[Análise] Animal Crossing: New Horizons [NSW]


Vou ser honesto: não sou fã de Animal Crossing. Tentei dar uns toques no Animal Crossing: New Leaf para a 3DS, mas este simulador de vida com animais antropomórficos não me convenceu. Dado este histórico com a série, dar o salto para New Horizons tinha tudo para dar para o torto. E é por isso que me custa a acreditar nas dezenas de horas que passei no jogo! 

Este fosso no meu tempo iniciou-se quando Tom Nook me levou num retiro para uma ilha deserta, juntamente com os seus aprendizes e dois outros viajantes. Um lugar completamente à margem da sociedade, com traços desenhados por resplandecentes rios, praias e inúmeras laranjeiras, nas minhas mãos para ser moldado de acordo com os meus caprichos.


No entanto, esta não é uma tarefa fácil! Tal como todos os Animal Crossing anteriores, New Horizons funciona em tempo real. Por isso, não se pode esperar que se possa fazer tudo o que se deseja num só dia. Em algumas ocasiões, podemos chegar mesmo a um ponto em que não temos mais nada a fazer até o sol dar outra volta sobre este pequeno mundo. Em consequência, o desenvolvimento da ilha é um cometimento lento que poderá demorar várias semanas.
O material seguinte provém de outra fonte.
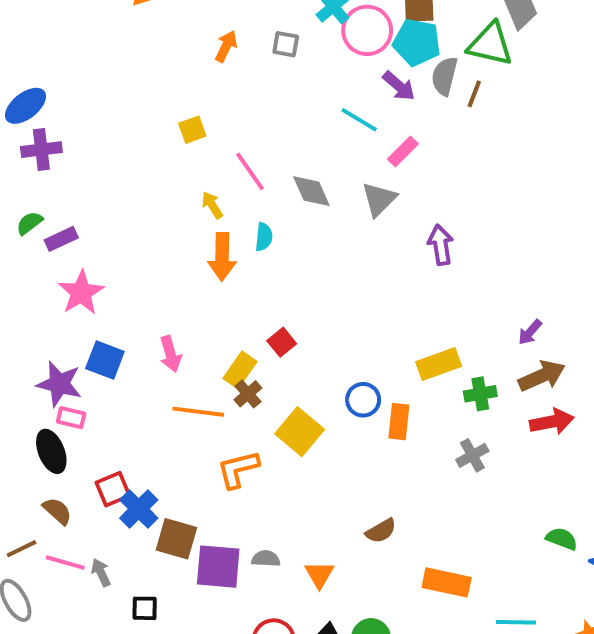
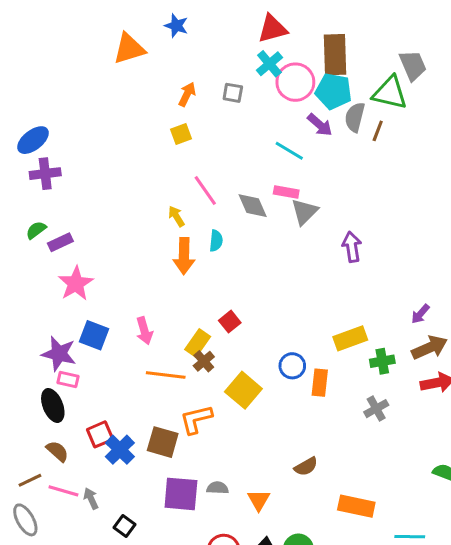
yellow square: (192, 130) -> (181, 134), moved
pink rectangle: (403, 152) -> (286, 192), moved, turned 55
brown square: (176, 539) -> (163, 442), moved
black square: (145, 608) -> (125, 526), turned 35

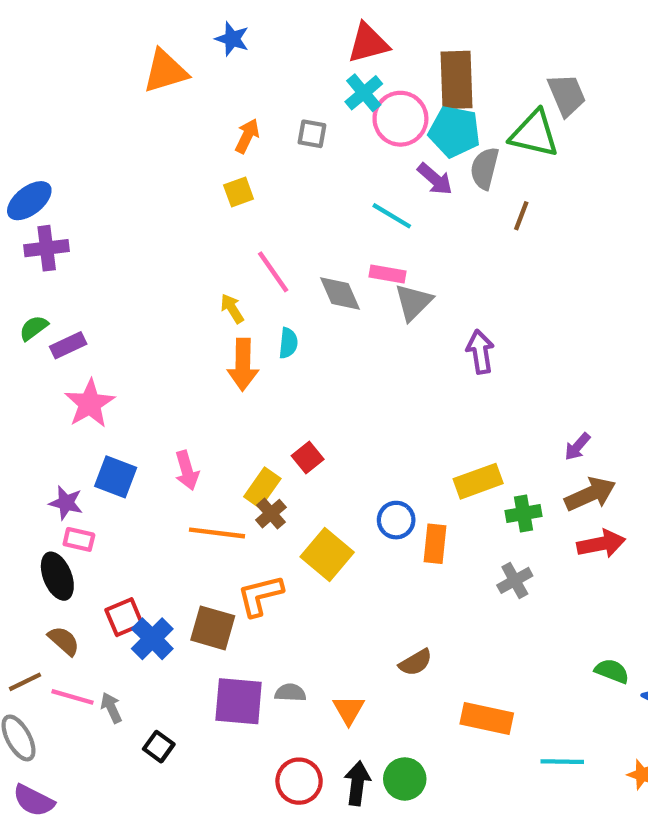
brown line: (378, 131) -> (521, 216), moved
purple star: (59, 354) -> (66, 503), size x0.7

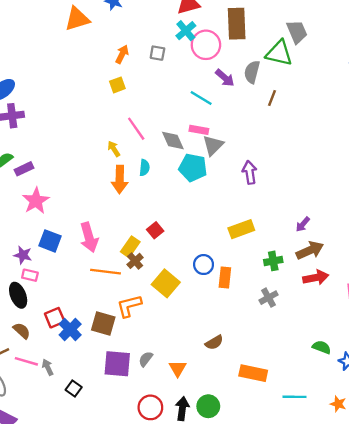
cyan pentagon: (454, 132) -> (193, 168), moved
pink arrow: (187, 470) -> (89, 237), size x1.4
yellow rectangle: (478, 481) -> (241, 229), moved
gray semicircle: (290, 693) -> (146, 359), turned -56

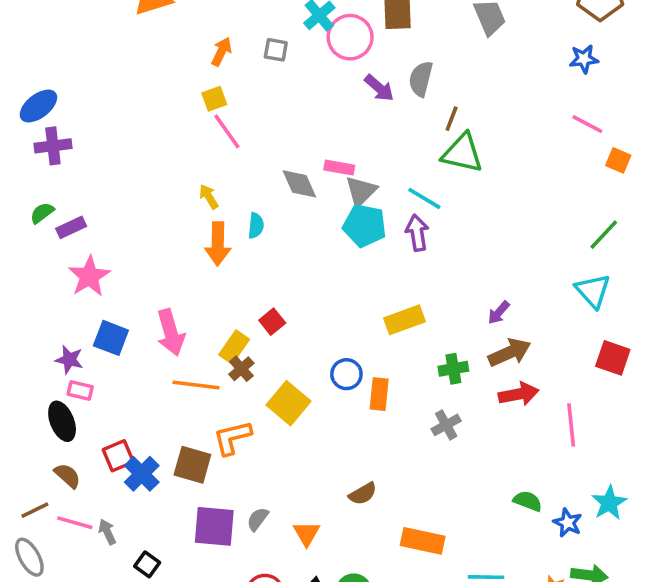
green triangle: (279, 53) -> (462, 153), moved
cyan line: (201, 98) -> (424, 198), moved
pink line: (136, 129) -> (227, 131), moved
cyan pentagon: (193, 168) -> (365, 226), moved

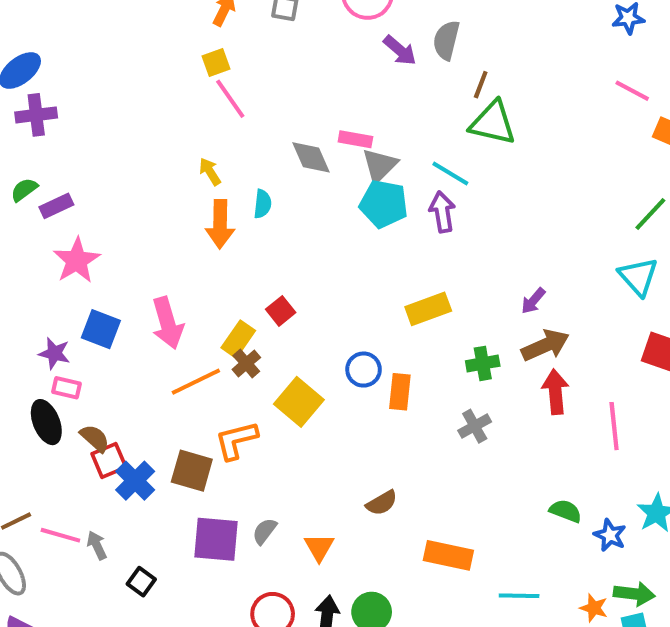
orange line: (196, 385) -> (196, 382), turned -33
red arrow: (519, 394) -> (555, 392), turned -84
brown semicircle: (67, 476) -> (95, 438), moved

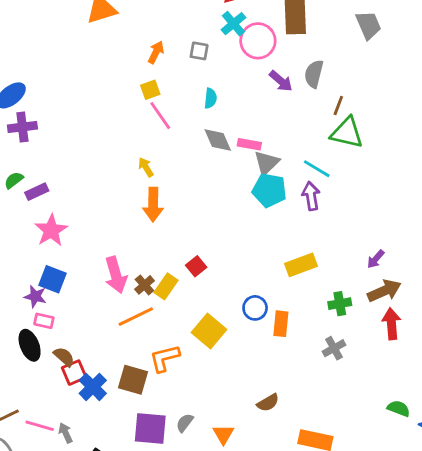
gray diamond: (311, 157) -> (218, 140), moved
cyan semicircle: (262, 204) -> (211, 98), moved
blue square: (101, 329) -> (53, 279), moved
brown cross: (246, 363) -> (144, 285), moved

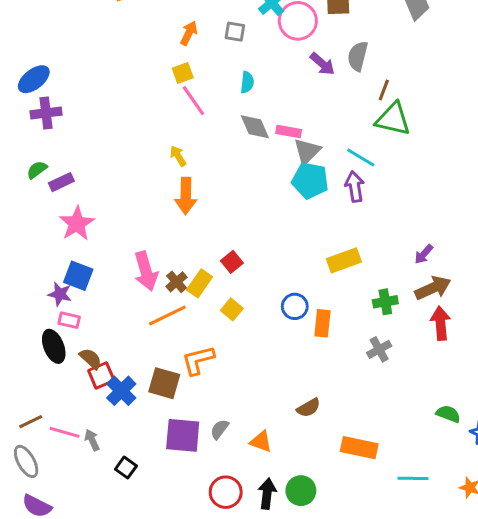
yellow square: (209, 331) -> (232, 309), moved, size x0.6
orange triangle: (223, 434) -> (261, 441), turned -40

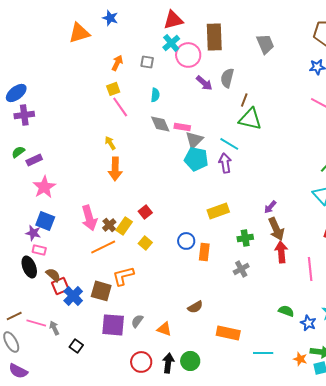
brown arrow: (433, 288) -> (276, 229), turned 90

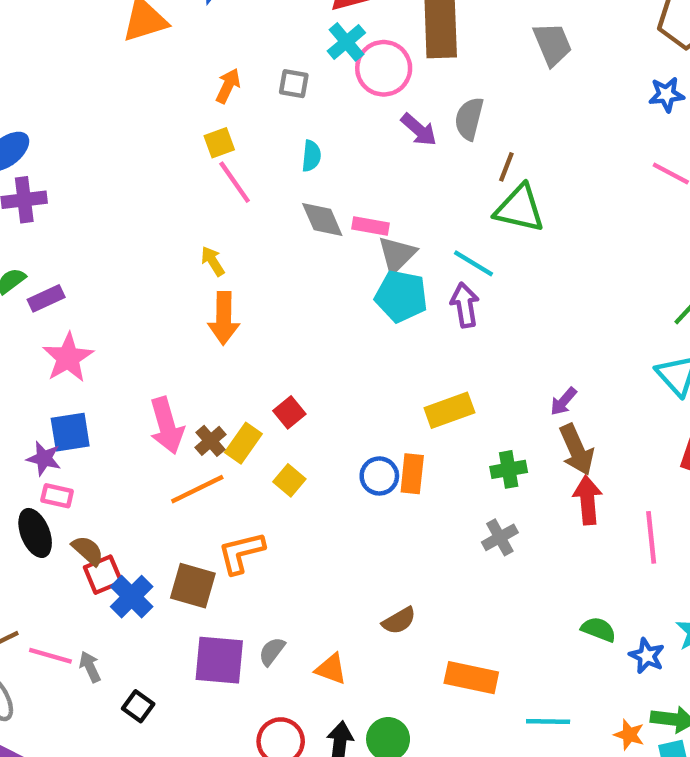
blue square: (45, 221) -> (70, 432), turned -30
orange rectangle: (204, 252) -> (412, 474), moved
Esta dinâmica pode afastar algumas pessoas, mas para mim é uma parte do charme do jogo: New Horizons não é algo que jogamos intensamente horas e horas a fio, mas sim um relaxante escape que visitamos e melhoramos a cada dia.

Portanto, se queremos avançar nesta empreitada, temos de lhe dedicar tempo, mas também afinco e árduo trabalho. Enquanto que nos jogos anteriores obtínhamos os nossos itens principalmente na loja Nook Cranny, aqui há uma especial ênfase no novo sistema de crafting. Numa série em que a recolha de recursos ambientais (como fruta, fósseis e insetos) está no centro da jogabilidade, a possibilidade de usar os materiais que recolhemos para construir todo o tipo de parafernálias é uma evolução natural. Esta adição deu todo um outro significado àquilo que antes apenas servia para vender, doar ao museu ou oferecer a outro residente, ao mesmo tempo que tornou a obtenção de certos itens num processo mais personalizado. Graças a este sistema e a uma valiosa melhoria ao inventário, senti-me investido no ciclo de jogabilidade como não me tinha sentido em New Leaf.
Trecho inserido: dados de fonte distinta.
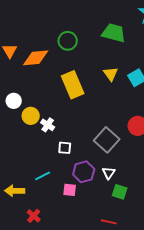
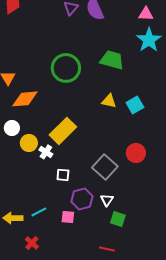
green circle: (68, 41) -> (66, 68), size x1.5
orange diamond: (36, 58) -> (25, 99), moved
yellow triangle: (111, 74) -> (109, 101), turned -42
yellow rectangle: (73, 85) -> (63, 131), moved, turned 68
cyan line: (43, 176) -> (39, 212), moved

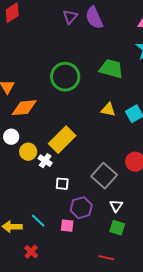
white triangle: (107, 200) -> (116, 206), moved
cyan line: (39, 212) -> (38, 221), turned 70

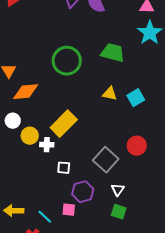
white cross: (45, 161) -> (47, 145), turned -32
cyan line: (38, 221) -> (45, 217), moved

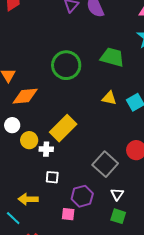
white square: (64, 168) -> (52, 177), moved
yellow arrow: (14, 211) -> (28, 199), moved
cyan line: (45, 217) -> (13, 218), moved

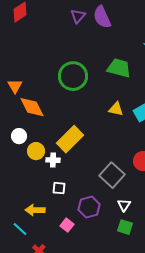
orange diamond: (25, 96) -> (32, 107), turned 68
pink square: (68, 214) -> (67, 225), moved, turned 32

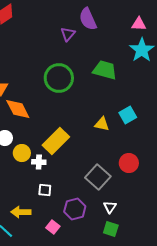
purple triangle: (78, 16) -> (68, 34), moved
yellow triangle: (116, 109) -> (102, 124), moved

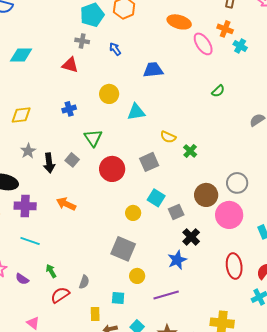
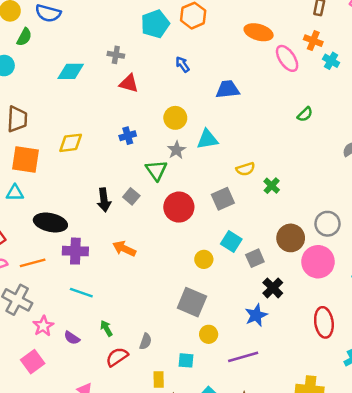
gray cross: (82, 41) -> (116, 55), moved
yellow semicircle: (168, 137) -> (245, 169), turned -42
gray star: (28, 151) -> (176, 150), moved

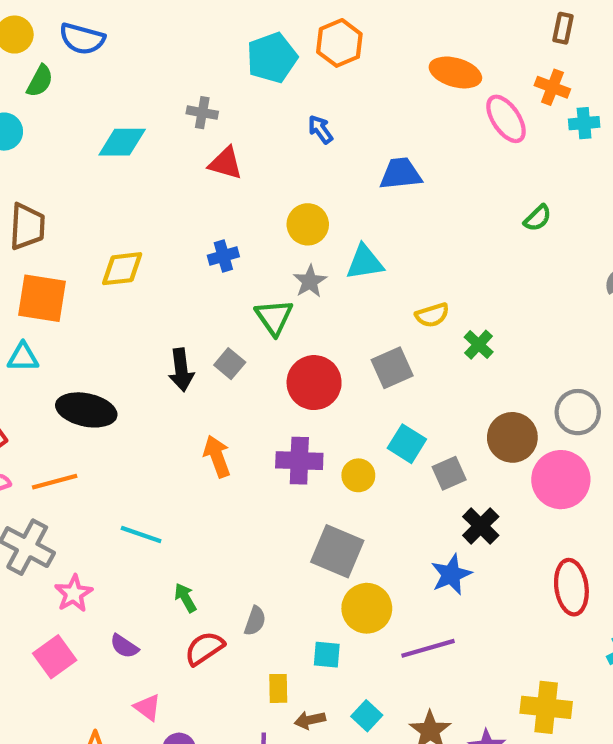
cyan cross: (331, 61) -> (584, 123), turned -35
orange arrow: (124, 249) -> (217, 456), turned 45
purple cross: (75, 251) -> (299, 461), moved
yellow circle: (209, 334) -> (367, 608), size x1.5
purple semicircle: (72, 338) -> (124, 646), moved

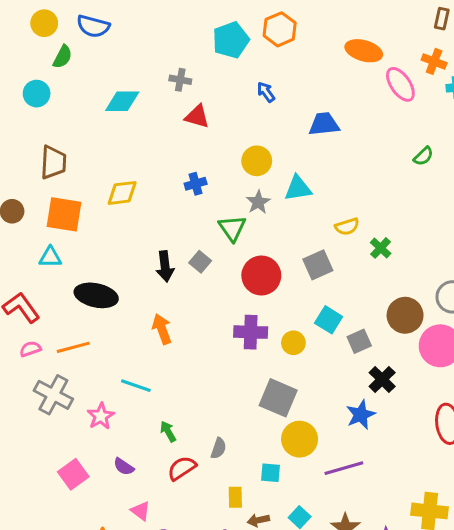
orange arrow: (217, 456) -> (162, 329), moved
pink star: (74, 593) -> (101, 416), moved

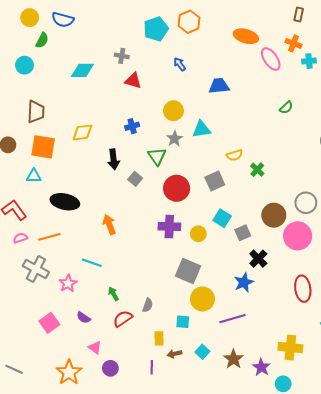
black arrow: (165, 266) -> (113, 159), moved

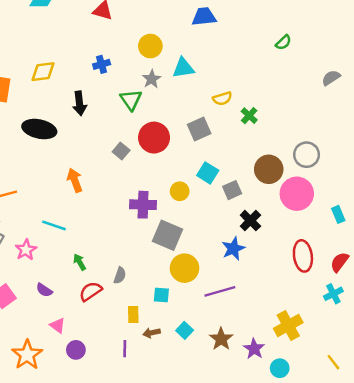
gray square: (135, 179) -> (121, 151), moved
black ellipse: (65, 202) -> (39, 129), moved
purple cross: (169, 227) -> (143, 205), moved
yellow cross: (290, 348) -> (288, 325), turned -35

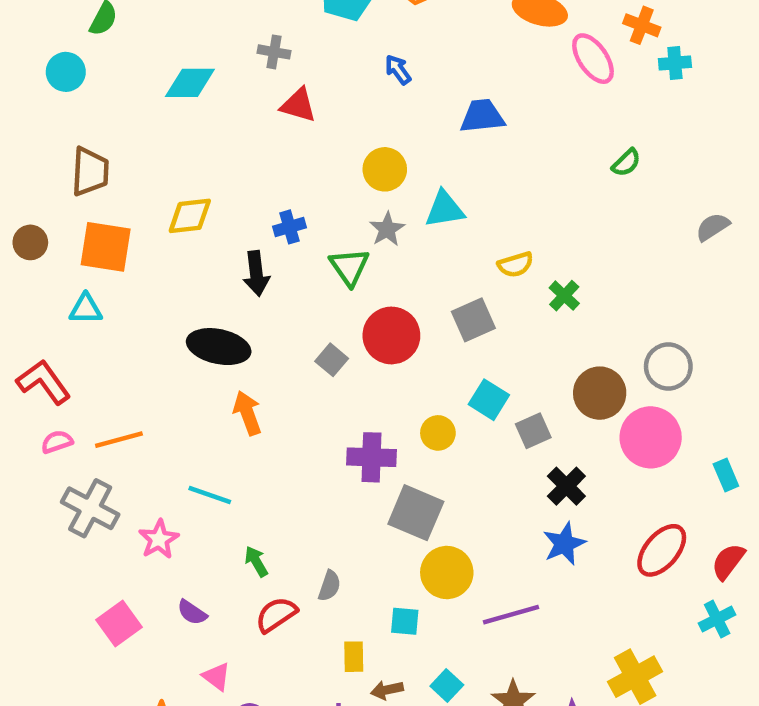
blue cross: (102, 64) -> (290, 227), moved
black ellipse: (39, 129) -> (219, 347), moved
blue star: (233, 249) -> (564, 544), moved
red ellipse: (303, 256) -> (662, 550), turned 48

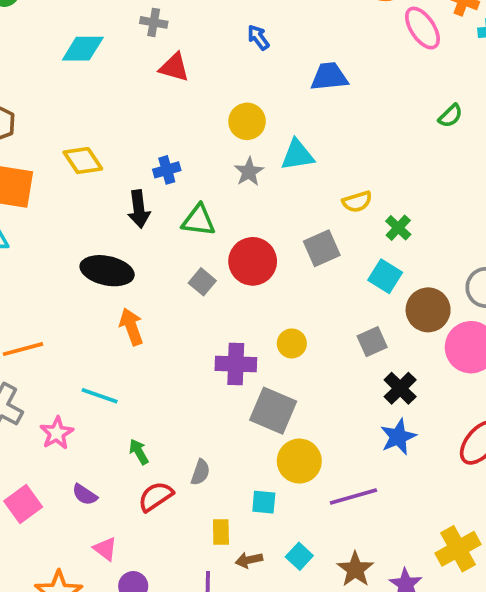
yellow diamond: (190, 216) -> (83, 161), turned 63
green triangle: (349, 267) -> (199, 220), moved, turned -48
cyan square: (489, 400) -> (385, 276), moved

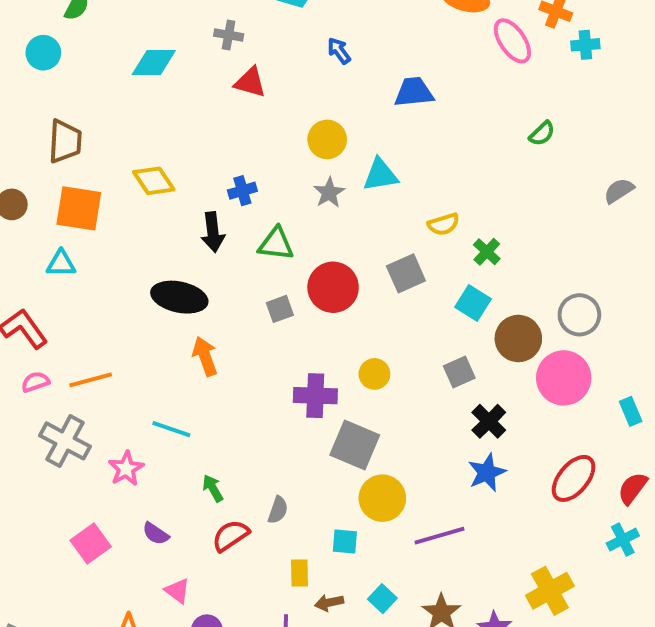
gray square: (202, 282) -> (280, 309), turned 30

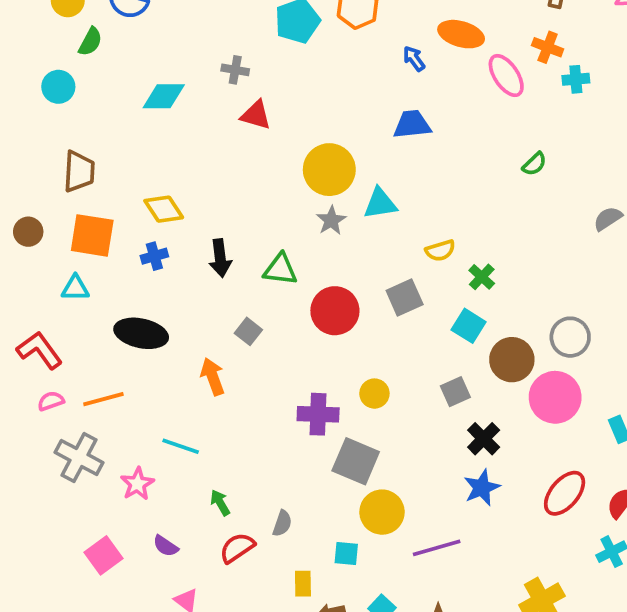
blue arrow: (339, 51) -> (414, 59), moved
yellow circle: (327, 139) -> (329, 170), size x1.4
blue cross: (242, 191) -> (154, 256), moved
black ellipse: (179, 297) -> (141, 333), moved
gray square: (280, 309) -> (248, 331), moved, turned -32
Outra grande novidade de New Horizons é a nova moeda - Nook Miles. Enquanto as Bells são obtidas através da venda de itens, as Nook Miles são dadas ao jogador como recompensa por determinadas ações, tais como apanhar peixes, falar com vizinhos ou tirar fotografias. É com esta nova moeda que pagamos o custo da nossa viagem no começo do jogo, naquilo que é uma excelente forma de fazer o jogador autonomamente descobrir os pilares da jogabilidade. Mesmo após pagarmos a dívida, as Nook Miles mantêm-se relevantes ao longo da experiência devido à existência de uma gama de produtos que só podem ser adquiridos com elas e à opção de trocar Nook Miles por Bells.
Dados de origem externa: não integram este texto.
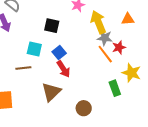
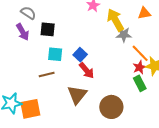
black square: (52, 26) -> (48, 29), moved
red star: (119, 47) -> (139, 67), moved
orange line: (105, 54) -> (140, 53), moved
brown circle: (84, 108) -> (111, 107), size x1.5

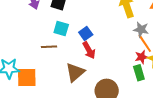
gray star: (124, 35) -> (141, 30), moved

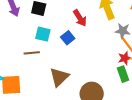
red arrow: (89, 50) -> (80, 18), moved

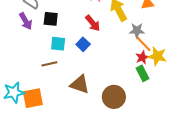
brown triangle: (59, 77) -> (80, 84), turned -50

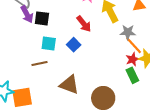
purple arrow: (26, 21) -> (27, 14), moved

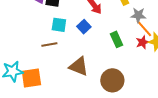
green rectangle: (132, 75) -> (117, 39), moved

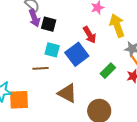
blue square: (84, 27) -> (77, 54), size x1.6
green rectangle: (117, 39) -> (108, 71), turned 63

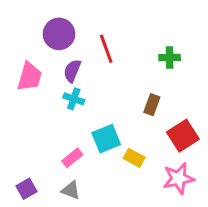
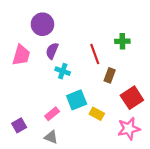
red line: (106, 49) -> (95, 54), moved
cyan cross: (74, 99) -> (63, 71), moved
purple square: (27, 189) -> (19, 125), moved

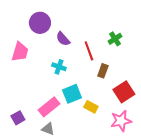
green cross: (122, 41) -> (115, 39), turned -32
purple semicircle: (52, 51) -> (63, 39), moved, turned -63
pink rectangle: (52, 114) -> (49, 107), size x1.5

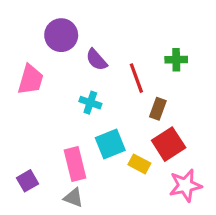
green cross: (115, 39) -> (176, 60), turned 32
red square: (124, 92) -> (169, 144), moved
pink rectangle: (49, 107) -> (75, 164), turned -65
Vamos, por isso, passar a maior parte do tempo no jogo a realizar pequenas tarefas como apanhar ervas daninhas, derrubar árvores, caçar insetos, pescar e minerar pedras. Parece monótono? É porque é. Mas o prazer de New Horizons não reside intrinsecamente nelas, mas sim no seu resultado. Pode ser às vezes repetitivo e cansativo, mas no fundo sentimos ânimo porque estamos cada vez mais perto de construir aquele baloiço que tão bem ficaria no nosso jardim, ou comprar ao Timmy e Tommy aquele gnomo que nos anda a fazer olhinhos ou finalmente pagar a minha milionésima expansão da casa que eu definitivamente precisava. Sou apenas humano, bolas!

Com este ciclo de labuta vamos dando vida à ilha, dia após dia. Mais do que nunca perspetivamos esta comunidade como um cantinho só nosso. Em grande parte, isto deve-se a termos um controlo bem maior no layout deste pequeno mundo virtual: já no primeiro dia, somos nós quem decide onde é que ficam as tendas dos 3 primeiros residentes (que mais tarde, dão lugar a casas). Esta liberdade de escolha mantem-se ao longo do jogo: não só podemos eleger o local das casas de futuros moradores, mas também onde serão construídas as lojas e o museu da terra. Como se não bastasse, mais tarde passamos a ter a opção de construir pontes e escadas, e até de moldar a geografia da ilha! Quando tomamos em conta que agora podemos colocar praticamente todos os nossos itens decorativos no exterior, vemos que o salto foi enorme naquilo que podemos fazer com a localidade em relação ao New Leaf.


Esta transformação gradual da ilha de uma tábua rasa para uma região desenvolvida torna a nossa progressão e impacto no local mais evidente do que nunca e aumenta o carinho que temos pela região. Mas não é só este pedaço de terra que evolui! O nosso avatar humano também vai, lentamente, tornando-se uma personagem bem capaz. Este crescimento passa principalmente pela aquisição uma variedade de ferramentas, que nos permitem atravessar rios, subir elevações e recolher uma maior diversidade de matérias-primas. 

Mas a coisa eventualmente abranda: a progressão acaba por estancar e deixamos de ter objetivos precisos. Já foram prometidas atualizações com novos eventos e conteúdos, sendo que pudemos vivenciar um evento do jogo inspirado na Páscoa no começo de abril. Mas enquanto esperamos pelos novos conteúdos, a vida na ilha resume-se aos pequenos prazeres: descobrir os novos itens à venda, falar com os habitantes, decorar a localidade… Mesmo que não tenha algo específico para fazer, o desejo de descobrir as surpresas que a região me reserva traz-me de volta a ela. Num dia assisto a uma chuva de estrelas, noutro encontro um náufrago na costa da ilha… Acabo a matutar: “O que mais estará o jogo a esconder de mim?”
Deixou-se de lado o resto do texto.